- Directed by: Friedrich Feher
- Starring: Hans Feher Magda Sonja
- Music by: Friedrich Feher
- Color process: black and white
- Release date: April 1936;
- Running time: 2h 16min
- Country: United Kingdom
- Language: English

= The Robber Symphony =

The Robber Symphony is a 1936 British musical film directed by Friedrich Feher.

== Cast ==
- Hans Feher as Giannino
- Magda Sonja as Giannino's mother
- George Graves as Giannino's grandfather
- Michael Martin Harvey as Man with straw hat
- Webster Booth as Singer
- Jack Tracy as Bassoon Player
- Oscar Asche as Chief Gendarme
- Alexandre Rignault as Black Devil
- George André Martin as The Mayor

==Reception==
Writing for The Spectator in 1936, Graham Greene gave the film a mixed reception.

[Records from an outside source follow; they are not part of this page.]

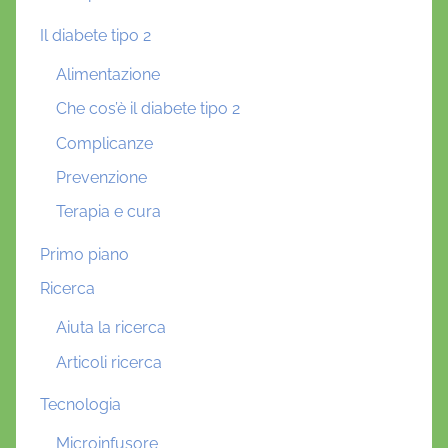
Il diabete tipo 2
Alimentazione
Che cos’è il diabete tipo 2
Complicanze
Prevenzione
Terapia e cura
Primo piano
Ricerca
Aiuta la ricerca
Articoli ricerca
Tecnologia
Microinfusore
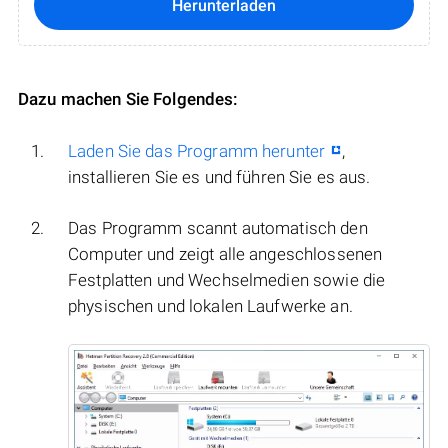
Herunterladen
Dazu machen Sie Folgendes:
Laden Sie das Programm herunter
,
installieren Sie es und führen Sie es aus.
Das Programm scannt automatisch den
Computer und zeigt alle angeschlossenen
Festplatten und Wechselmedien sowie die
physischen und lokalen Laufwerke an.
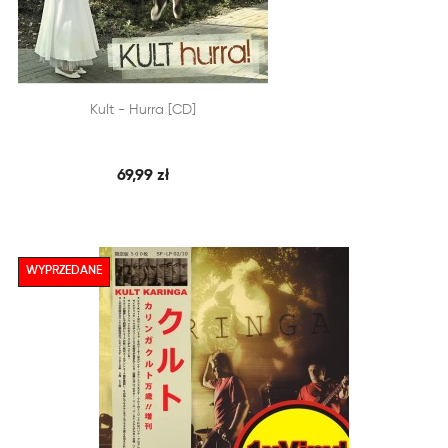


Kult - Hurra [CD]
SZYBKI PODGLĄD
DODAJ DO KOSZYKA
69,99 zł
WYPRZEDANE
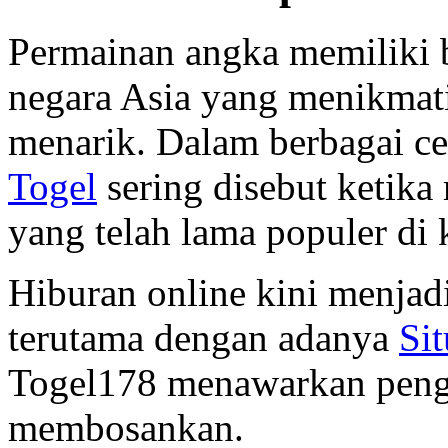
Permainan angka memiliki 
negara Asia yang menikmat
menarik. Dalam berbagai cer
Togel
sering disebut ketik
yang telah lama populer di 
Hiburan online kini menjadi
terutama dengan adanya
Si
Togel178 menawarkan peng
membosankan.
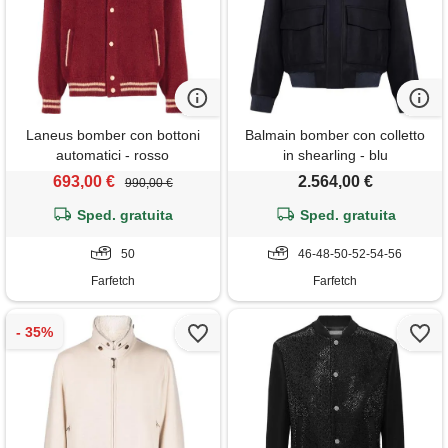
Laneus bomber con bottoni
Balmain bomber con colletto
automatici - rosso
in shearling - blu
693,00 €
2.564,00 €
990,00 €
Sped. gratuita
Sped. gratuita
50
46-48-50-52-54-56
Farfetch
Farfetch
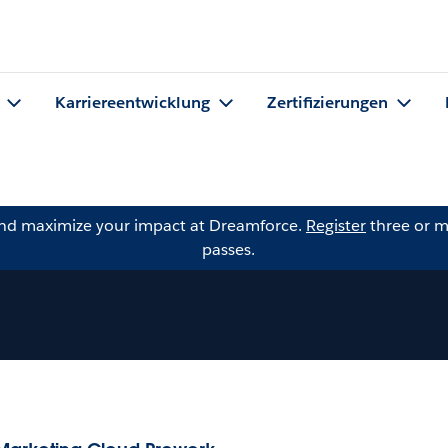
Karriereentwicklung
Zertifizierungen
and maximize your impact at Dreamforce.
Register
three or m
passes.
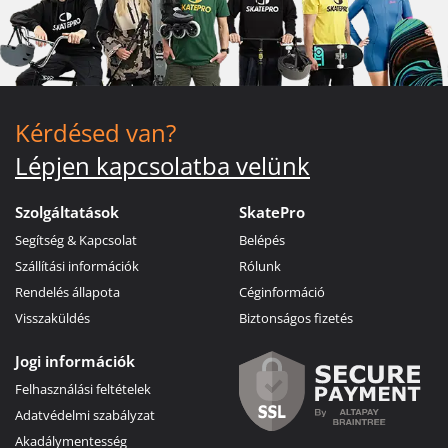
Kérdésed van?
Lépjen kapcsolatba velünk
Szolgáltatások
SkatePro
Segítség & Kapcsolat
Belépés
Szállítási információk
Rólunk
Rendelés állapota
Céginformáció
Visszaküldés
Biztonságos fizetés
Jogi információk
Felhasználási feltételek
Adatvédelmi szabályzat
Akadálymentesség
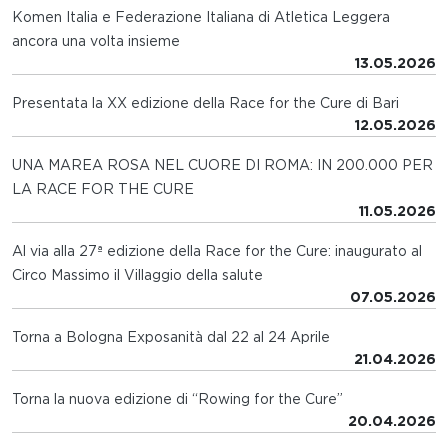
Komen Italia e Federazione Italiana di Atletica Leggera
ancora una volta insieme
13.05.2026
Presentata la XX edizione della Race for the Cure di Bari
12.05.2026
UNA MAREA ROSA NEL CUORE DI ROMA: IN 200.000 PER
LA RACE FOR THE CURE
11.05.2026
Al via alla 27ª edizione della Race for the Cure: inaugurato al
Circo Massimo il Villaggio della salute
07.05.2026
Torna a Bologna Exposanità dal 22 al 24 Aprile
21.04.2026
Torna la nuova edizione di “Rowing for the Cure”
20.04.2026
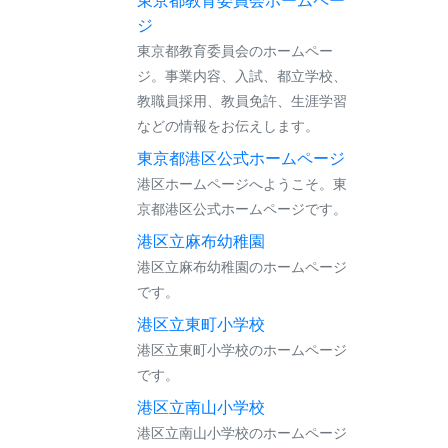
東京都教育委員会ホームペー
ジ
東京都教育委員会のホームペー
ジ。事業内容、入試、都立学校、
教職員採用、教員免許、生涯学習
などの情報をお伝えします。
東京都港区公式ホームページ
港区ホームページへようこそ。東
京都港区公式ホームページです。
港区立麻布幼稚園
港区立麻布幼稚園のホームページ
です。
港区立東町小学校
港区立東町小学校のホームページ
です。
港区立南山小学校
港区立南山小学校のホームページ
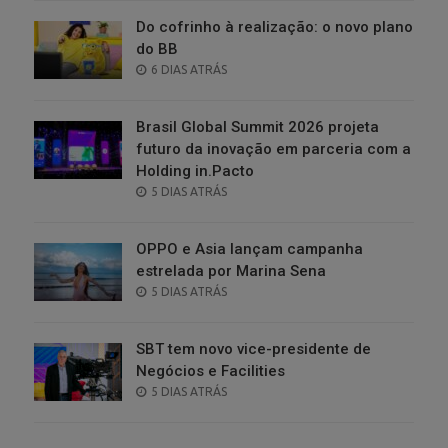
Do cofrinho à realização: o novo plano
do BB
POSTED
6 DIAS ATRÁS
ON
Brasil Global Summit 2026 projeta
futuro da inovação em parceria com a
Holding in.Pacto
POSTED
5 DIAS ATRÁS
ON
OPPO e Asia lançam campanha
estrelada por Marina Sena
POSTED
5 DIAS ATRÁS
ON
SBT tem novo vice-presidente de
Negócios e Facilities
POSTED
5 DIAS ATRÁS
ON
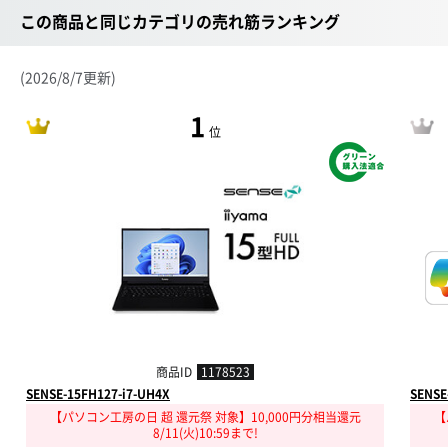
この商品と同じカテゴリの売れ筋ランキング
(2026/8/7更新)
1
位
商品ID
1178523
SENSE-15FH127-i7-UH4X
SENSE
【パソコン工房の日 超 還元祭 対象】10,000円分相当還元
【
8/11(火)10:59まで!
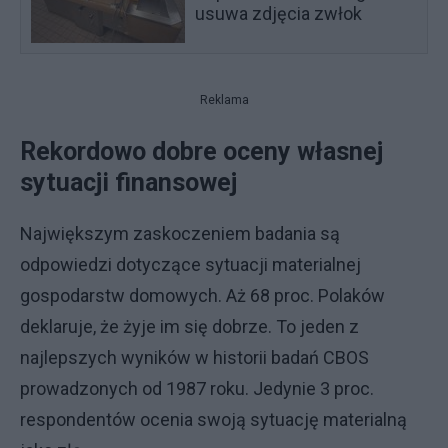
usuwa zdjęcia zwłok
Reklama
Rekordowo dobre oceny własnej
sytuacji finansowej
Największym zaskoczeniem badania są
odpowiedzi dotyczące sytuacji materialnej
gospodarstw domowych. Aż 68 proc. Polaków
deklaruje, że żyje im się dobrze. To jeden z
najlepszych wyników w historii badań CBOS
prowadzonych od 1987 roku. Jedynie 3 proc.
respondentów ocenia swoją sytuację materialną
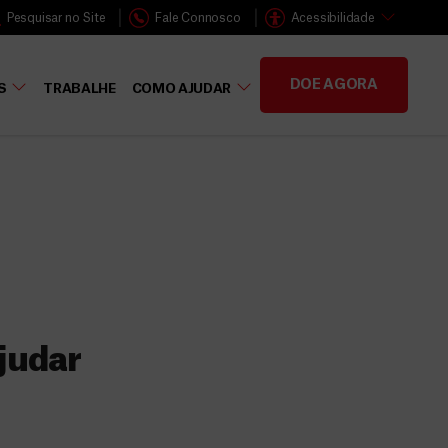
Pesquisar no Site
Fale Connosco
Acessibilidade
DOE AGORA
S
TRABALHE
COMO AJUDAR
judar
s
 faz a diferença,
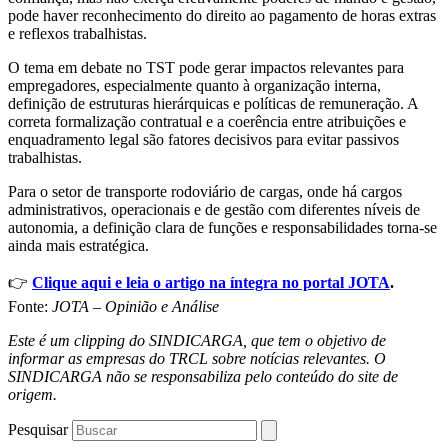
pode haver reconhecimento do direito ao pagamento de horas extras
e reflexos trabalhistas.
O tema em debate no TST pode gerar impactos relevantes para
empregadores, especialmente quanto à organização interna,
definição de estruturas hierárquicas e políticas de remuneração. A
correta formalização contratual e a coerência entre atribuições e
enquadramento legal são fatores decisivos para evitar passivos
trabalhistas.
Para o setor de transporte rodoviário de cargas, onde há cargos
administrativos, operacionais e de gestão com diferentes níveis de
autonomia, a definição clara de funções e responsabilidades torna-se
ainda mais estratégica.
👉
Clique aqui e leia o artigo na íntegra no portal JOTA
.
Fonte:
JOTA – Opinião e Análise
Este é um clipping do SINDICARGA, que tem o objetivo de
informar as empresas do TRCL sobre notícias relevantes. O
SINDICARGA não se responsabiliza pelo conteúdo do site de
origem.
Pesquisar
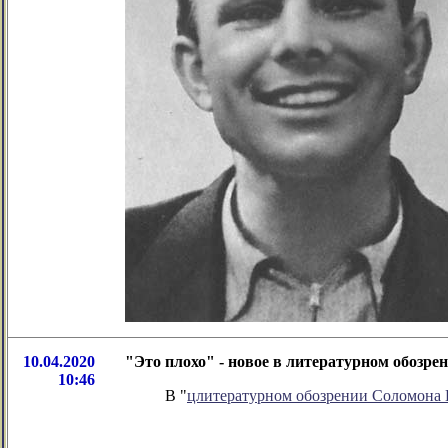
10.04.2020
"Это плохо" - новое в литературном обозр
10:46
В "
цлитературном обозрении Соломона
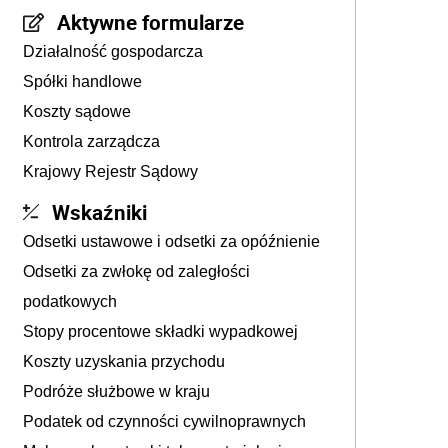
Aktywne formularze
Działalność gospodarcza
Spółki handlowe
Koszty sądowe
Kontrola zarządcza
Krajowy Rejestr Sądowy
Wskaźniki
Odsetki ustawowe i odsetki za opóźnienie
Odsetki za zwłokę od zaległości
podatkowych
Stopy procentowe składki wypadkowej
Koszty uzyskania przychodu
Podróże służbowe w kraju
Podatek od czynności cywilnoprawnych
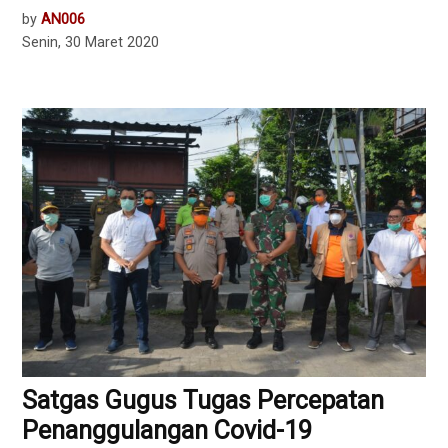
by
AN006
Senin, 30 Maret 2020
Satgas Gugus Tugas Percepatan
Penanggulangan Covid-19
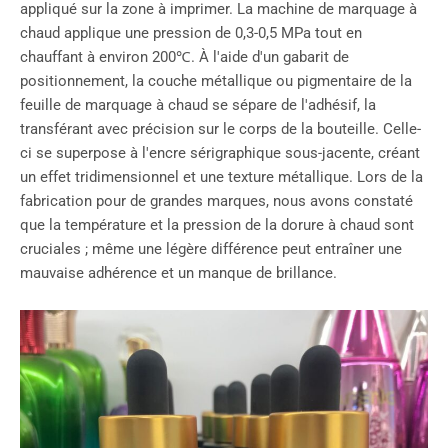
appliqué sur la zone à imprimer. La machine de marquage à
chaud applique une pression de 0,3-0,5 MPa tout en
chauffant à environ 200℃. À l'aide d'un gabarit de
positionnement, la couche métallique ou pigmentaire de la
feuille de marquage à chaud se sépare de l'adhésif, la
transférant avec précision sur le corps de la bouteille. Celle-
ci se superpose à l'encre sérigraphique sous-jacente, créant
un effet tridimensionnel et une texture métallique. Lors de la
fabrication pour de grandes marques, nous avons constaté
que la température et la pression de la dorure à chaud sont
cruciales ; même une légère différence peut entraîner une
mauvaise adhérence et un manque de brillance.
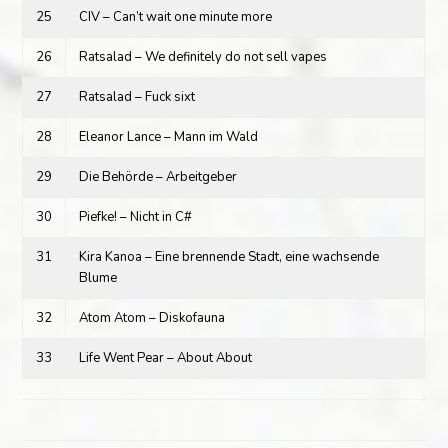
25
CIV – Can’t wait one minute more
26
Ratsalad – We definitely do not sell vapes
27
Ratsalad – Fuck sixt
28
Eleanor Lance – Mann im Wald
29
Die Behörde – Arbeitgeber
30
Piefke! – Nicht in C#
31
Kira Kanoa – Eine brennende Stadt, eine wachsende
Blume
32
Atom Atom – Diskofauna
33
Life Went Pear – About About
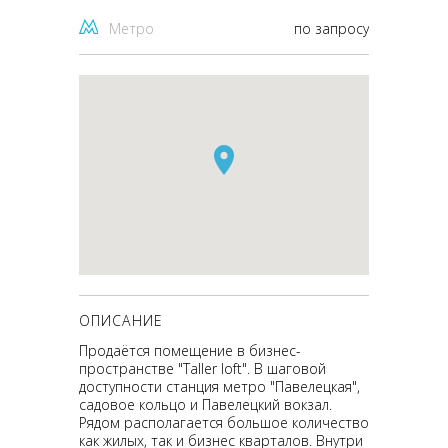
Метро
по запросу
ОПИСАНИЕ
Продаётся помещение в бизнес-
пространстве "Taller loft". В шаговой
доступности станция метро "Павелецкая",
садовое кольцо и Павелецкий вокзал.
Рядом располагается большое количество
как жилых, так и бизнес кварталов. Внутри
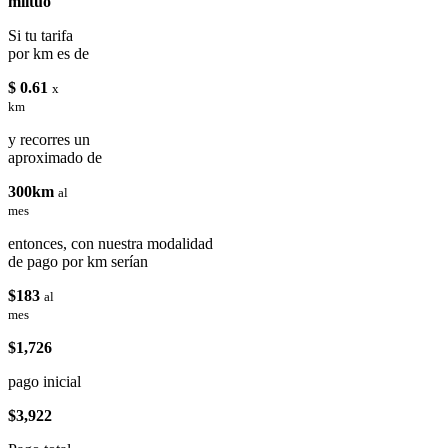
miituo
Si tu tarifa
por km es de
$ 0.61
x
km
y recorres un
aproximado de
300km
al
mes
entonces, con nuestra modalidad
de pago por km serían
$183
al
mes
$1,726
pago inicial
$3,922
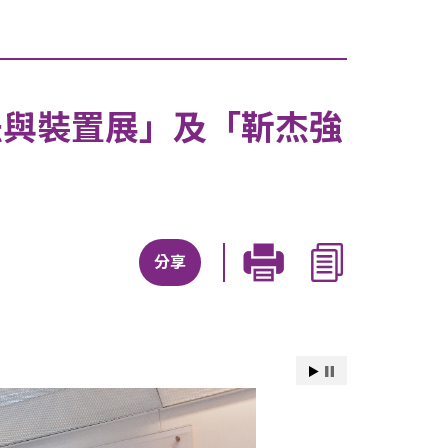
法與裝置展」及「靳杰強
分享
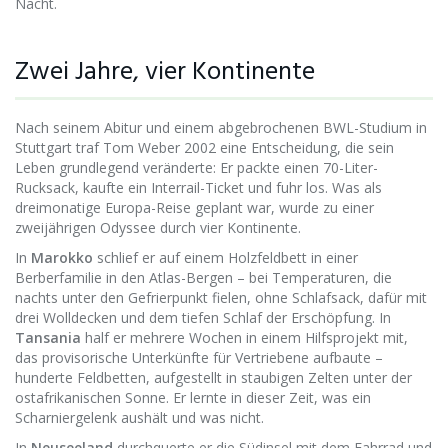
Nacht.
Zwei Jahre, vier Kontinente
Nach seinem Abitur und einem abgebrochenen BWL-Studium in
Stuttgart traf Tom Weber 2002 eine Entscheidung, die sein
Leben grundlegend veränderte: Er packte einen 70-Liter-
Rucksack, kaufte ein Interrail-Ticket und fuhr los. Was als
dreimonatige Europa-Reise geplant war, wurde zu einer
zweijährigen Odyssee durch vier Kontinente.
In
Marokko
schlief er auf einem Holzfeldbett in einer
Berberfamilie in den Atlas-Bergen – bei Temperaturen, die
nachts unter den Gefrierpunkt fielen, ohne Schlafsack, dafür mit
drei Wolldecken und dem tiefen Schlaf der Erschöpfung. In
Tansania
half er mehrere Wochen in einem Hilfsprojekt mit,
das provisorische Unterkünfte für Vertriebene aufbaute –
hunderte Feldbetten, aufgestellt in staubigen Zelten unter der
ostafrikanischen Sonne. Er lernte in dieser Zeit, was ein
Scharniergelenk aushält und was nicht.
In
Neuseeland
durchquerte er die Südinsel mit dem Fahrrad und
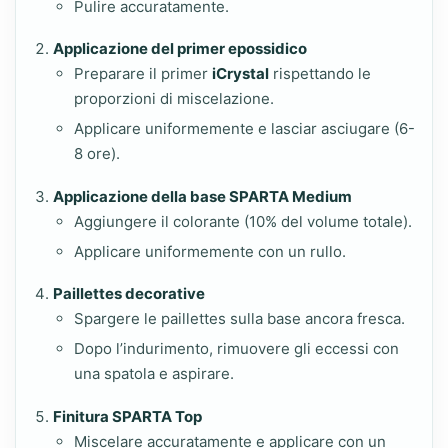
Pulire accuratamente.
Applicazione del primer epossidico
Preparare il primer
iCrystal
rispettando le
proporzioni di miscelazione.
Applicare uniformemente e lasciar asciugare (6-
8 ore).
Applicazione della base SPARTA Medium
Aggiungere il colorante (10% del volume totale).
Applicare uniformemente con un rullo.
Paillettes decorative
Spargere le paillettes sulla base ancora fresca.
Dopo l’indurimento, rimuovere gli eccessi con
una spatola e aspirare.
Finitura SPARTA Top
Miscelare accuratamente e applicare con un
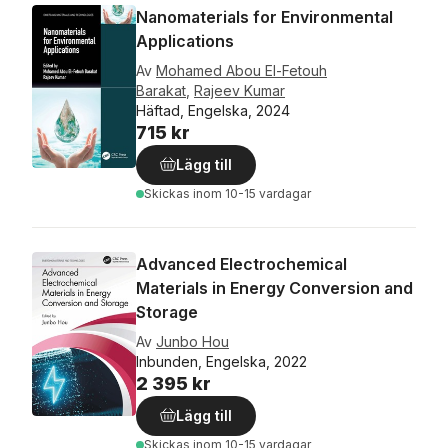
Nanomaterials for Environmental
Applications
Av
Mohamed Abou El-Fetouh
Barakat
,
Rajeev Kumar
Häftad, Engelska, 2024
715 kr
Lägg till
Skickas
inom 10-15 vardagar
Advanced Electrochemical
Materials in Energy Conversion and
Storage
Av
Junbo Hou
Inbunden, Engelska, 2022
2 395 kr
Lägg till
Skickas
inom 10-15 vardagar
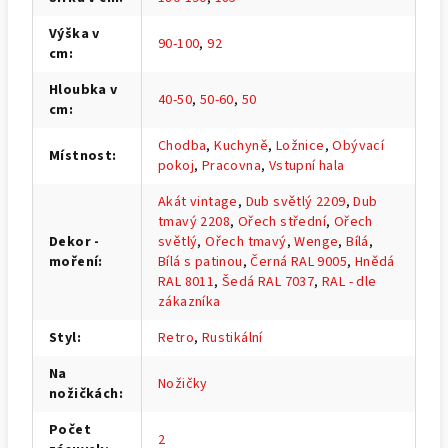
Výška v
90-100
,
92
cm
:
Hloubka v
40-50
,
50-60
,
50
cm
:
Chodba
,
Kuchyně
,
Ložnice
,
Obývací
Místnost
:
pokoj
,
Pracovna
,
Vstupní hala
Akát vintage
,
Dub světlý 2209
,
Dub
tmavý 2208
,
Ořech střední
,
Ořech
Dekor -
světlý
,
Ořech tmavý
,
Wenge
,
Bílá
,
moření
:
Bílá s patinou
,
Černá RAL 9005
,
Hnědá
RAL 8011
,
Šedá RAL 7037
,
RAL - dle
zákazníka
Styl
:
Retro
,
Rustikální
Na
Nožičky
nožičkách
:
Počet
2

Despite characterizing the picture as "certainly the most interesting film of the last twelve months", Greene found the film to deliver a "priggish[] reprimand [with] a didactic note". Praising the story as "excellent" and dwelling on the "superb sequence of four player-pianos dragged across the Alps", Greene nevertheless complained that "in so far as [Feher's] experiment is original, it is barren."

==Trivia==
The leading roles of Giannino and Giannino's mother were played by the director's son and wife.